Ce sont des scènes proprement effarantes, mais que l’on ne remarque même plus tant elles sont devenues banales. Songez à tous ces visages aimantés par l’écran de leur smartphone dans les transports publics, les files d’attente, au restaurant, en classe, en réunion, au spectacle, sur la plage, au volant, au lit, aux toilettes… Ou encore à ce regard de zombie qui apparaît sur le visage poupin du petit dernier penché sur votre tablette – sans parler de l’ado de la famille.

Ces comportements étaient impensables il y a encore dix ans ; le premier iPhone a été lancé en juin 2007 et l’iPad en mai 2010. Comment en est-on arrivé là ? Comment ces petits rectangles à cristaux liquides en sont venus à capter toute l’attention de l’humanité ? Comme si soudain plus rien d’autre n’avait d’importance sur Terre, pas même un beau coucher de soleil.

Nous retenir devant l’écran : l’objectif de la « captologie »

Comment ? Pourquoi ? Bien sûr, ces nouvelles technologies sont ultra-pratiques, portables, accessibles, utiles. Bien sûr, ces écrans nous offrent des possibilités stupéfiantes, ouvrent de nouveaux horizons et proposent aussi des contenus formidables. Mais il n’y a pas que cela ! Car, loin d’être neutres et innocentes, les interfaces des plateformes comme Facebook, Netflix, Amazon, Google, Apple, Snapchat, Instagram, etc. ont été spécifiquement conçues pour attirer et captiver nos cerveaux d’ Homo sapiens … y compris lorsqu’y sont diffusées les pires débilités.

« L’objectif du site Amazon n’est pas forcément de vendre le plus de livres possible, mais que l’utilisateur n’aille nulle part ailleurs, lance Éric Brangier, psychologue ergonome à l’université de Lorraine. Ils se doivent de capter notre attention et de la maintenir le plus longtemps possible… »

Dans le but, à peine caché, de rendre nos cerveaux disponibles à la publicité et d’accumuler toujours plus d’informations personnelles pendant notre navigation.

Les vulnérabilités de notre cerveau sont exploitées par les GAFA

Dans la Silicon Valley, des armées d’ingénieurs se nourrissent ainsi de décennies d’études comportementales sur nos biais cognitifs et épluchent les classiques de la psychologie de l’influence, de l’engagement et de la persuasion. En clair : tous les travaux qui ont trait aux vulnérabilités et aux angles morts de notre cognition, héritée de nos lointains ancêtres chasseurs-cueilleurs. Une discipline scientifique est même née, à l’initiative du psychologue américain Brian J. Fogg : la captologie, qui se veut la fusion de la psychologie de la persuasion et de l’informatique.
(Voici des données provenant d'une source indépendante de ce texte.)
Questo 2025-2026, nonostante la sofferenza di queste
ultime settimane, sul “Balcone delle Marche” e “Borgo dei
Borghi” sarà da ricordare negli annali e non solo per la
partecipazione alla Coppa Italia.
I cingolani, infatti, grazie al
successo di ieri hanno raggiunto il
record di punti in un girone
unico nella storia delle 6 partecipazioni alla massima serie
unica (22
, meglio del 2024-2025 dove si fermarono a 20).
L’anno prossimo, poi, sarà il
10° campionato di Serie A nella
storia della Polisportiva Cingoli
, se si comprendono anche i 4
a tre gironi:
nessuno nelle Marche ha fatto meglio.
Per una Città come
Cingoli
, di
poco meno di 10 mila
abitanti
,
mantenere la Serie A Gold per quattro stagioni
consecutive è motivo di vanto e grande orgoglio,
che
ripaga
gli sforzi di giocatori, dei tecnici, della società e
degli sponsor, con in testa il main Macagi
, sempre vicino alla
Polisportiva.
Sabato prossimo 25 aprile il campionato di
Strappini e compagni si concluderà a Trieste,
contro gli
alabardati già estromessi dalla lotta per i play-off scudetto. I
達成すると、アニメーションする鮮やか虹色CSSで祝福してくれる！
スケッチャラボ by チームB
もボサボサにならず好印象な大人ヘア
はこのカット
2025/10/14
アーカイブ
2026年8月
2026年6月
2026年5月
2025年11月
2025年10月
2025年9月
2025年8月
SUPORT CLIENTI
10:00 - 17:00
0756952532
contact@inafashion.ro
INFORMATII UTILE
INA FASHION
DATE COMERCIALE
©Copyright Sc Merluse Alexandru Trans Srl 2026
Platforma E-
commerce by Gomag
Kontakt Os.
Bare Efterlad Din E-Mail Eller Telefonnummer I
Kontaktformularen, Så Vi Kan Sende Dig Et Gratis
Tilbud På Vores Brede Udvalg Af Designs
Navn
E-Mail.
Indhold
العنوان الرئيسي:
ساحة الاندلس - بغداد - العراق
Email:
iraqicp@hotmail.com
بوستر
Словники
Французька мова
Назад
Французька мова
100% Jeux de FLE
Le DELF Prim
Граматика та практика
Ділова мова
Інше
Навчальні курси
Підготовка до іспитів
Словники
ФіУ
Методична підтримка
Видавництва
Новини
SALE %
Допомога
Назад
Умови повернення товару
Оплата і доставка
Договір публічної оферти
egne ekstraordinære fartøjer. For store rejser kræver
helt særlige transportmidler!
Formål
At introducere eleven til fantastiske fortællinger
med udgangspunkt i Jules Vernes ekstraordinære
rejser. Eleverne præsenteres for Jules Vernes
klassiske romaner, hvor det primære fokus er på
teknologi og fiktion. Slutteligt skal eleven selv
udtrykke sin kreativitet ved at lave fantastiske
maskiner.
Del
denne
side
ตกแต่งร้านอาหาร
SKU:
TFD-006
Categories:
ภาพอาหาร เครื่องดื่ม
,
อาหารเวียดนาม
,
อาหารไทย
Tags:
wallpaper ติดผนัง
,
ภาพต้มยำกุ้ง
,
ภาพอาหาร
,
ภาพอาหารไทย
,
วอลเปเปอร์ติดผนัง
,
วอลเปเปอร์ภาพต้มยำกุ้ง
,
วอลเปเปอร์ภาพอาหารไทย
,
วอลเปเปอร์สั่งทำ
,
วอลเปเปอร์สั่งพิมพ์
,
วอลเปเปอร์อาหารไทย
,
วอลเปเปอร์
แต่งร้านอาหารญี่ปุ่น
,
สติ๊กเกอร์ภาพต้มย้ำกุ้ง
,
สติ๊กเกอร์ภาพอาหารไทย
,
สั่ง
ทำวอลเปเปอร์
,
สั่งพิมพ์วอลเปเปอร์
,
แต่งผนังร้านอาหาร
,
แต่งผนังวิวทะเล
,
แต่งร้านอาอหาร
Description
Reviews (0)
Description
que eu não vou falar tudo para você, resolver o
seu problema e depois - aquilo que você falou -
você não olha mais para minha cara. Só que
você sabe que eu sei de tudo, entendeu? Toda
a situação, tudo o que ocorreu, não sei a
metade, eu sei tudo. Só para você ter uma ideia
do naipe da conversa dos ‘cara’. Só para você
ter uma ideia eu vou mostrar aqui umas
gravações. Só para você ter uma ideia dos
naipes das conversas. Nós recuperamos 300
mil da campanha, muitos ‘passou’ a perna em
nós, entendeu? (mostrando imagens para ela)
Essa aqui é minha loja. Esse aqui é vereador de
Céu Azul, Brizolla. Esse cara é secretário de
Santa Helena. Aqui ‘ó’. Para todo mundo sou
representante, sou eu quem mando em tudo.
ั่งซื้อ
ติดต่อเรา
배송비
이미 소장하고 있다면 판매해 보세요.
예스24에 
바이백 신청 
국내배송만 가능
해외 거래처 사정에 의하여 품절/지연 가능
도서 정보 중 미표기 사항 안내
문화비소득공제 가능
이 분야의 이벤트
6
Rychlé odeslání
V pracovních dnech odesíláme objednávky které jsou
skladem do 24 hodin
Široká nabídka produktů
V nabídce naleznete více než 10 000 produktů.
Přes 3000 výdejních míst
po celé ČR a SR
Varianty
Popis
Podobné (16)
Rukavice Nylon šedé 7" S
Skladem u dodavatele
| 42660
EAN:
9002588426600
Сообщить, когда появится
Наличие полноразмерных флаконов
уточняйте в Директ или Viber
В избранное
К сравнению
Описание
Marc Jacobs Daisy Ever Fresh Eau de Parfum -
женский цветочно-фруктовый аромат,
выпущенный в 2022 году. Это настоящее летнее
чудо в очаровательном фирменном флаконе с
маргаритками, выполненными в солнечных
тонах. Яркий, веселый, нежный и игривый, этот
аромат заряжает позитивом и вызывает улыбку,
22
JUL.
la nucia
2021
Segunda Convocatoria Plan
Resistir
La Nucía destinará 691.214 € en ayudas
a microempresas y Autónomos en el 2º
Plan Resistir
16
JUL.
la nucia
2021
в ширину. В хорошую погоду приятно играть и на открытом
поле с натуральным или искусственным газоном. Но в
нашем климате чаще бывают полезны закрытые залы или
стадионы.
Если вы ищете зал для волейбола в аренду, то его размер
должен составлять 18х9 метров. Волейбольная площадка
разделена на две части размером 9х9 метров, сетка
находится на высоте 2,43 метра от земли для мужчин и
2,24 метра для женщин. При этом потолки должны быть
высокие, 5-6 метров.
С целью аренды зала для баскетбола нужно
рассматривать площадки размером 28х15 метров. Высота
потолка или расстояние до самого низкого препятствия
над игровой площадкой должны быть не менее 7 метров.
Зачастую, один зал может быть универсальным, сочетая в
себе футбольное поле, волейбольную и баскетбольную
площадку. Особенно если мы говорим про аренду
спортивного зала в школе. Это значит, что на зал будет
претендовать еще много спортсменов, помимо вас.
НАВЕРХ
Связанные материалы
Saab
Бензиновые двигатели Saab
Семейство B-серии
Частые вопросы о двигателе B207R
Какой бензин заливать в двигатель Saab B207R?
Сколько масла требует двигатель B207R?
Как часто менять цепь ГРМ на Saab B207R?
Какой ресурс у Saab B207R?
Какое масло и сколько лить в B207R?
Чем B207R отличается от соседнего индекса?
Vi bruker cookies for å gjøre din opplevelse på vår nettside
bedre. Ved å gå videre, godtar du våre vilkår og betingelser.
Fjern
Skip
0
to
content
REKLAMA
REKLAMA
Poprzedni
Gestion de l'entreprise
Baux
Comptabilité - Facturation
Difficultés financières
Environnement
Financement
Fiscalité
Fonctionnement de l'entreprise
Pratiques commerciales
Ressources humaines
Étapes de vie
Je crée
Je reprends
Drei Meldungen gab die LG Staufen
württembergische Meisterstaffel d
Une discipline que Fogg enseigne, très officiellement, dans un laboratoire de l’université Stanford à de jeunes étudiants amenés à rejoindre très vite les géants du numérique ou à créer leurs propres applis.

Du bon vieux marketing ? Peut-être, mais avec l’appui des entreprises les plus puissantes du monde, des algorithmes les plus sophistiqués, des ingénieurs les plus pointus et de la technologie la plus fluide de tous les temps. Le résultat est sous vos yeux : une recette cognitive absolument irrésistible, capable de bouleverser la biochimie de nos cerveaux et de révolutionner l’univers mental de notre espèce.

Nous avons remonté le fil neurologique de cette recette magique des écrans. En voici les cinq principaux ingrédients qui expliquent pourquoi nos cerveaux les adorent.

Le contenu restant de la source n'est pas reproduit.